Step 1 :First, we calculate the sample proportions for New Yorkers and Californians. The sample proportion for New Yorkers, denoted as \(p_{1}\), is calculated as \(\frac{220}{702} = 0.313\). The sample proportion for Californians, denoted as \(p_{2}\), is calculated as \(\frac{379}{924} = 0.410\).
Step 2 :Next, we calculate the difference in sample proportions, \(p_{1} - p_{2}\), which is \(0.313 - 0.410 = -0.097\).
Step 3 :We then calculate the standard error for the difference in proportions. The standard error, denoted as SE, is calculated as \(\sqrt{\frac{p_{1}(1-p_{1})}{702} + \frac{p_{2}(1-p_{2})}{924}} = 0.024\).

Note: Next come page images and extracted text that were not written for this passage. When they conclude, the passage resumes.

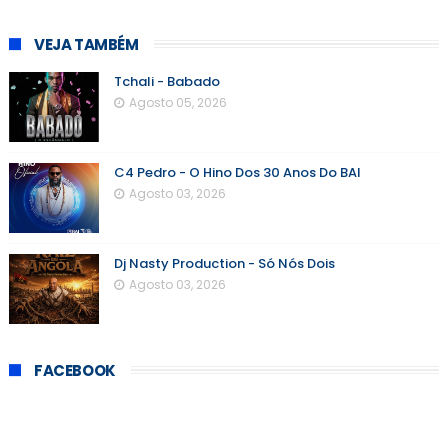
VEJA TAMBÉM
Tchali - Babado
Agosto 05, 2026
C4 Pedro - O Hino Dos 30 Anos Do BAI
Agosto 03, 2026
Dj Nasty Production - Só Nós Dois
Agosto 03, 2026
FACEBOOK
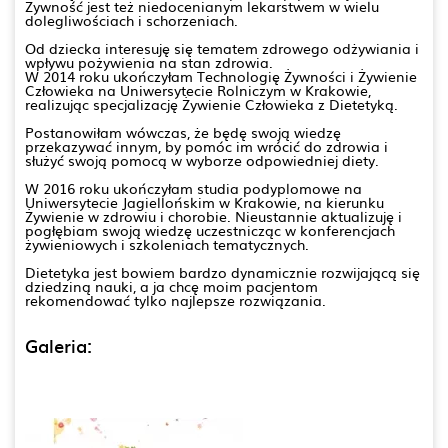
Żywność jest też niedocenianym lekarstwem w wielu
dolegliwościach i schorzeniach.
Od dziecka interesuję się tematem zdrowego odżywiania i
wpływu pożywienia na stan zdrowia.
W 2014 roku ukończyłam Technologię Żywności i Żywienie
Człowieka na Uniwersytecie Rolniczym w Krakowie,
realizując specjalizację Żywienie Człowieka z Dietetyką.
Postanowiłam wówczas, że będę swoją wiedzę
przekazywać innym, by pomóc im wrócić do zdrowia i
służyć swoją pomocą w wyborze odpowiedniej diety.
W 2016 roku ukończyłam studia podyplomowe na
Uniwersytecie Jagiellońskim w Krakowie, na kierunku
Żywienie w zdrowiu i chorobie. Nieustannie aktualizuję i
pogłębiam swoją wiedzę uczestnicząc w konferencjach
żywieniowych i szkoleniach tematycznych.
Dietetyka jest bowiem bardzo dynamicznie rozwijającą się
dziedziną nauki, a ja chcę moim pacjentom
rekomendować tylko najlepsze rozwiązania.
Galeria:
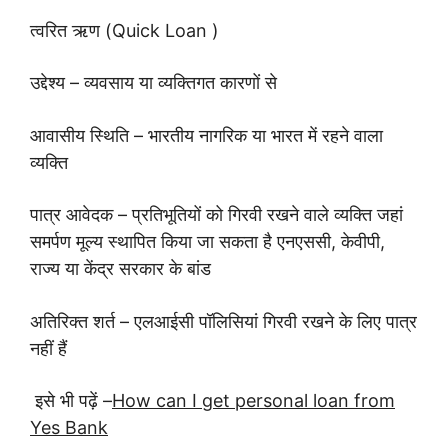
त्वरित ऋण (Quick Loan )
उद्देश्य – व्यवसाय या व्यक्तिगत कारणों से
आवासीय स्थिति – भारतीय नागरिक या भारत में रहने वाला
व्यक्ति
पात्र आवेदक – प्रतिभूतियों को गिरवी रखने वाले व्यक्ति जहां
समर्पण मूल्य स्थापित किया जा सकता है एनएससी, केवीपी,
राज्य या केंद्र सरकार के बांड
अतिरिक्त शर्त – एलआईसी पॉलिसियां ​​गिरवी रखने के लिए पात्र
नहीं हैं
इसे भी पढ़ें –
How can I get personal loan from
Yes Bank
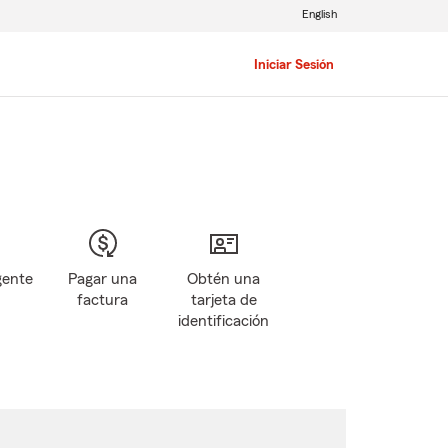
English
Iniciar Sesión
gente
Pagar una
Obtén una
factura
tarjeta de
identificación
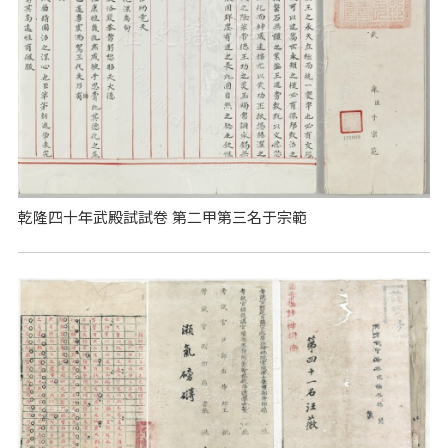
乾隆四十年武殿試試卷 第二甲第三名于宗範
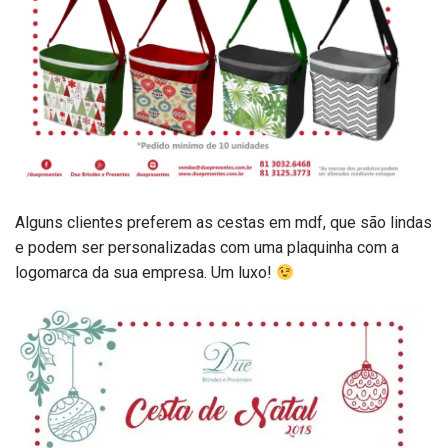
Alguns clientes preferem as cestas em mdf, que são lindas
e podem ser personalizadas com uma plaquinha com a
logomarca da sua empresa. Um luxo!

Step 4 :We use the Z-score for a 99% confidence interval to calculate the margin of error. The Z-score for a 99% confidence interval is approximately 2.576. The margin of error, denoted as ME, is calculated as \(Z \times SE = 2.576 \times 0.024 = 0.061\).
Step 5 :Finally, we subtract and add this margin of error from the difference in sample proportions to get the confidence interval. The lower limit of the confidence interval is \(-0.097 - 0.061 = -0.158\), and the upper limit of the confidence interval is \(-0.097 + 0.061 = -0.035\).
Step 6 :So, the 99% confidence interval for the difference between the two population proportions, \(p_{1}-p_{2}\), is \(\boxed{[-0.158, -0.035]}\).